“We will not compromise our hiring standards,” L.A. County Sheriff Jim McDonnell told supervisors on Tuesday. “I’d rather work short-staffed than hire the wrong people for our organization.” (Nick Ut/Associated Press)
By Abby Sewell
April 14, 2015
As the Los Angeles County Sheriff’s Department launches a major hiring push, county officials are concerned that it will have a hard time filling hundreds of positions without compromising hiring standards.
During discussions about the budget for the coming fiscal year Tuesday, county supervisors called for the sheriff to develop a “hiring and recruitment plan which includes strategies for attracting qualified and diverse applicants.”

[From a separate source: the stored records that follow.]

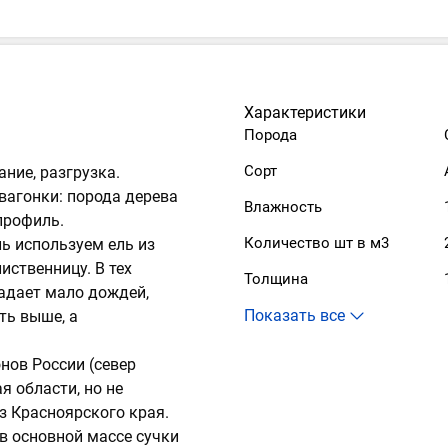
Характеристики
Порода
Сорт
ние, разгрузка.
вагонки: порода дерева
Влажность
профиль.
Количество шт в м3
ь используем ель из
иственницу. В тех
Толщина
падает мало дождей,
ть выше, а
нов России (север
я области, но не
з Красноярского края.
 в основной массе сучки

The department is trying to fill 440 deputy and sergeant positions now. In the coming weeks, the Board of Supervisors will probably approve another 77 positions needed to implement a settlement in a lawsuit over abuses in the jails and an anticipated settlement with the U.S. Department of Justice over the treatment of mentally ill inmates and the prevention of inmate suicide.
And the recommended budget for next year would add another 119 positions, many of them intended to help the department implement further reforms.
In a previous hiring push under then-Sheriff Lee Baca in 2010, the department hired dozens of applicants who had serious issues in their backgrounds, including criminal convictions, on-duty misconduct, poor job performance and financial problems.
Sheriff Jim McDonnell promised that won’t happen this time.